After migrating everything (we thought) to our new Domain controllers, we decided to disable the network card of our last old Domain controller. After doing this we had some strange errors in the cluster events and cluster logging. So we decided to enable our network card back again. In this blog I will take you to the troubleshooting steps we have taken to determine the root case.
The issue:
Errors in the cluster events:
Cluster resource ‘Cluster Name’ of type ‘Network Name’ in clustered role ‘Cluster Group’ failed.
Based on the failure policies for the resource and role, the cluster service may try to bring the resource online on this node or move the group to another node of the cluster and then restart it. Check the resource and group state using Failover Cluster Manager or the Get-ClusterResource Windows PowerShell cmdlet.
Errors in the cluster log:
INFO [RES] Network Name: [NNLIB] Bind to last known DC \WRONGDC failed with error 1722. Finding a new suitable DC
INFO [RES] Network Name: [NNLIB] FindSuitableDCNew – objectName CL2-###-###, username – CL2-###-###$, firstChoiceDCName –
INFO [RES] Network Name: [NNLIB] LDAP bind to first choice DC failed. Error 1326. Trying second choice DC
INFO [RES] Network Name: [NNLIB] LDAP bind to second choice DC failed. Error 1326.
ERR [RES] Network Name: [NNLIB] Finding suitable new DC failed with error 1326.
WARN [RES] Network Name : AccountAD: PopulateSuitableDCExisting – FindSuitableDCExisting failed with error 1326 with known good password. Retrying with proposed password
INFO [RES] Network Name: [NNLIB] Bind to last known DC \WRONGDC failed with error 1722. Finding a new suitable DC
INFO [RES] Network Name: [NNLIB] FindSuitableDCNew – objectName CL2-###-###, username – CL2-###-###$, firstChoiceDCName –
INFO [RES] Network Name: [NNLIB] LDAP bind to first choice DC failed. Error 1326. Trying second choice DC
INFO [RES] Network Name: [NNLIB] LDAP bind to second choice DC failed. Error 1326.
ERR [RES] Network Name: [NNLIB] Finding suitable new DC failed with error 1326.

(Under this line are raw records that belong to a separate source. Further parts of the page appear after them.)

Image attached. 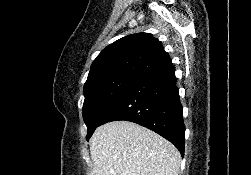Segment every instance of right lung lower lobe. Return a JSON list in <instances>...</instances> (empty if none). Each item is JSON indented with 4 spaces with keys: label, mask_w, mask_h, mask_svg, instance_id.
Listing matches in <instances>:
<instances>
[{
    "label": "right lung lower lobe",
    "mask_w": 251,
    "mask_h": 175,
    "mask_svg": "<svg viewBox=\"0 0 251 175\" xmlns=\"http://www.w3.org/2000/svg\"><path fill=\"white\" fill-rule=\"evenodd\" d=\"M175 69L131 85L102 115L99 126L117 120L137 123L163 136L184 155L185 125Z\"/></svg>",
    "instance_id": "1"
}]
</instances>
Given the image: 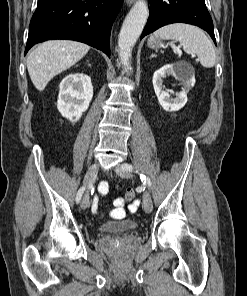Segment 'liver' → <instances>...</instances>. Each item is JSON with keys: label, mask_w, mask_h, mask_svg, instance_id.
Segmentation results:
<instances>
[{"label": "liver", "mask_w": 247, "mask_h": 296, "mask_svg": "<svg viewBox=\"0 0 247 296\" xmlns=\"http://www.w3.org/2000/svg\"><path fill=\"white\" fill-rule=\"evenodd\" d=\"M90 47L70 40H51L40 44L27 58V69L37 90L43 91L48 82L82 59Z\"/></svg>", "instance_id": "obj_1"}]
</instances>
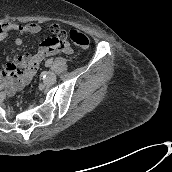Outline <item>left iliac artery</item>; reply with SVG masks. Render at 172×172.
I'll use <instances>...</instances> for the list:
<instances>
[{
	"instance_id": "obj_1",
	"label": "left iliac artery",
	"mask_w": 172,
	"mask_h": 172,
	"mask_svg": "<svg viewBox=\"0 0 172 172\" xmlns=\"http://www.w3.org/2000/svg\"><path fill=\"white\" fill-rule=\"evenodd\" d=\"M50 64H52V60L51 59H49L47 62H46V65L47 66H49ZM46 76H44V78H45Z\"/></svg>"
}]
</instances>
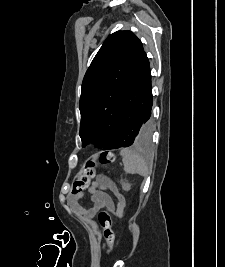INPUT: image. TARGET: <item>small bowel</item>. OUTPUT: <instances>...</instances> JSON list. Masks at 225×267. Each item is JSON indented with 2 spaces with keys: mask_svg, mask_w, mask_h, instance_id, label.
Masks as SVG:
<instances>
[{
  "mask_svg": "<svg viewBox=\"0 0 225 267\" xmlns=\"http://www.w3.org/2000/svg\"><path fill=\"white\" fill-rule=\"evenodd\" d=\"M104 191H109L116 198L117 208L115 207L112 197ZM86 196H89L92 202L90 208H87L82 203ZM120 199L125 200L113 180L107 176L99 175L86 192L72 194L69 197V204L75 211L82 214L90 224L96 226L94 217L101 209L107 208L117 217H122L123 210L119 208Z\"/></svg>",
  "mask_w": 225,
  "mask_h": 267,
  "instance_id": "c3829d8e",
  "label": "small bowel"
}]
</instances>
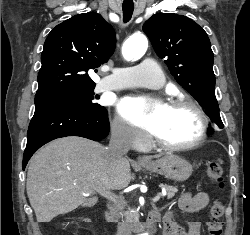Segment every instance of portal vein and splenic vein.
<instances>
[{
  "instance_id": "1",
  "label": "portal vein and splenic vein",
  "mask_w": 250,
  "mask_h": 235,
  "mask_svg": "<svg viewBox=\"0 0 250 235\" xmlns=\"http://www.w3.org/2000/svg\"><path fill=\"white\" fill-rule=\"evenodd\" d=\"M99 193L107 198H112V195L109 191H100ZM160 197H161V194H158L152 199V201L155 203V202L159 201Z\"/></svg>"
}]
</instances>
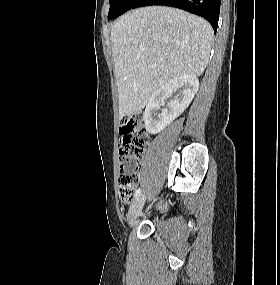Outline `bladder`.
I'll list each match as a JSON object with an SVG mask.
<instances>
[{
  "instance_id": "obj_1",
  "label": "bladder",
  "mask_w": 280,
  "mask_h": 285,
  "mask_svg": "<svg viewBox=\"0 0 280 285\" xmlns=\"http://www.w3.org/2000/svg\"><path fill=\"white\" fill-rule=\"evenodd\" d=\"M156 217H161V215H159V214H156Z\"/></svg>"
}]
</instances>
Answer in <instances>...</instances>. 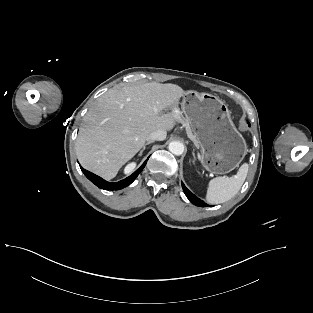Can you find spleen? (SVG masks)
Returning a JSON list of instances; mask_svg holds the SVG:
<instances>
[{"mask_svg": "<svg viewBox=\"0 0 313 313\" xmlns=\"http://www.w3.org/2000/svg\"><path fill=\"white\" fill-rule=\"evenodd\" d=\"M249 165H241L232 177H216L209 181L206 201L209 204H220L234 197L242 187L248 173Z\"/></svg>", "mask_w": 313, "mask_h": 313, "instance_id": "spleen-1", "label": "spleen"}]
</instances>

ERR [RES] Network Name : AccountAD: PopulateSuitableDCExisting – FindSuitableDCExisting failed with error 1326 with known proposed password
ERR [RES] Network Name : AccountAD: PopulateNetnameADState – Populate suitable DC existing failed with error 1326
ERR [RES] Network Name : AccountAD: Populate netname AD state (bind to DC & search for existing object) for object CL2-###-### failed with error 1326
INFO [RES] Network Name : AccountAD: OnInitializeEnd: 1326
INFO [RES] Network Name: Agent: OnInitializeReply, Failure on (fff119da-8df0-4eae-872e-9f38a9805479,AccountAD): 1326
INFO [RES] Network Name : Configuration: AccountADInitReplyHandler – Received result 1326 from AccountAD
Troubleshooting steps and the solution
- Lets check if we can find any connections to our old system with netstat. So we run the query:
1 |
Netstat -a -p tcp | findstr OLD_DC |
- And yes, there it is. A LDAP connection from our cluster node who owns the Cluster IP.
- Check we can find something in the Windows Register about that old DC. So we opened regedit and searched for the old DC Name.

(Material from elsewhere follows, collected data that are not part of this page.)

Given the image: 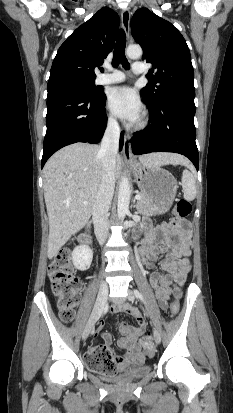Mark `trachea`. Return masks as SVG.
Instances as JSON below:
<instances>
[{
  "instance_id": "3493384b",
  "label": "trachea",
  "mask_w": 233,
  "mask_h": 413,
  "mask_svg": "<svg viewBox=\"0 0 233 413\" xmlns=\"http://www.w3.org/2000/svg\"><path fill=\"white\" fill-rule=\"evenodd\" d=\"M125 46H126V35L123 29L119 31L115 48H114V53H113V60H112V66L117 67L119 64H122V66L128 70L130 68V64L128 63V60L125 56Z\"/></svg>"
}]
</instances>
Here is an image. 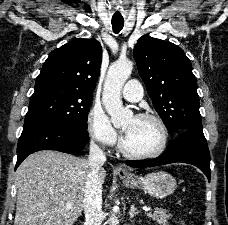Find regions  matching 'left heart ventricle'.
Segmentation results:
<instances>
[{
	"instance_id": "1",
	"label": "left heart ventricle",
	"mask_w": 228,
	"mask_h": 225,
	"mask_svg": "<svg viewBox=\"0 0 228 225\" xmlns=\"http://www.w3.org/2000/svg\"><path fill=\"white\" fill-rule=\"evenodd\" d=\"M126 145L134 151L150 153L159 149L162 133L158 125L150 120L128 119L123 125Z\"/></svg>"
}]
</instances>
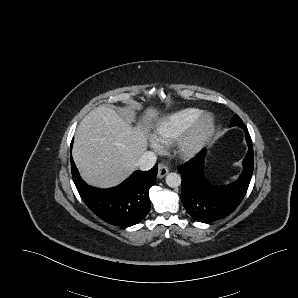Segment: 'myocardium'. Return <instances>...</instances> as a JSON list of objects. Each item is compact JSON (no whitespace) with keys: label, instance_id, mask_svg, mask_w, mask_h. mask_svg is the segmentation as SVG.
I'll return each mask as SVG.
<instances>
[{"label":"myocardium","instance_id":"obj_1","mask_svg":"<svg viewBox=\"0 0 298 298\" xmlns=\"http://www.w3.org/2000/svg\"><path fill=\"white\" fill-rule=\"evenodd\" d=\"M208 123L206 132L200 131L202 123ZM216 131V119L211 113H203L188 128L176 135L171 143L179 157H192L199 153Z\"/></svg>","mask_w":298,"mask_h":298}]
</instances>
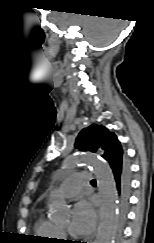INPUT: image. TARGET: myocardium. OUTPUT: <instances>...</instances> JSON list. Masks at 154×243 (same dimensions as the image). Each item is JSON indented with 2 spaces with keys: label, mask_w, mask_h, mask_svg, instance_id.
<instances>
[{
  "label": "myocardium",
  "mask_w": 154,
  "mask_h": 243,
  "mask_svg": "<svg viewBox=\"0 0 154 243\" xmlns=\"http://www.w3.org/2000/svg\"><path fill=\"white\" fill-rule=\"evenodd\" d=\"M60 230H61V232H62L63 235L66 233V232H65V229L60 228Z\"/></svg>",
  "instance_id": "1"
}]
</instances>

- Again we found our old DC in some guid directory like this picture.
- Next, check if we can find something in our cluster parameters giving the same:
1 |
get-ClusterResource | ?{$_.ResourceType -EQ "Network Name"} | Get-clusterparameter dnsname,creatingdc,RegisterAllProvidersIP |ft ClusterObject,Name,Value |
- Maby we could change that one with Set-clusterpameter.No luck because the property is read-only.
- After reading more about the cluster name resource we know that we can do some repairing actions without affecting anything.
- So we bring the “cluster name resource” offline. And click repair action.
- After some minutes the cluster name resource became online. But still no luck.
- The final solution for us was: Moving the cluster computer object to a OU with more rights (in our situation was the default Computers OU) suitable.
- After the move, repeat step 8 (repair) and wait some minutes till everything is replicated. Everything was fine again 🙂
- Now we could safe demote our old Domain Controller.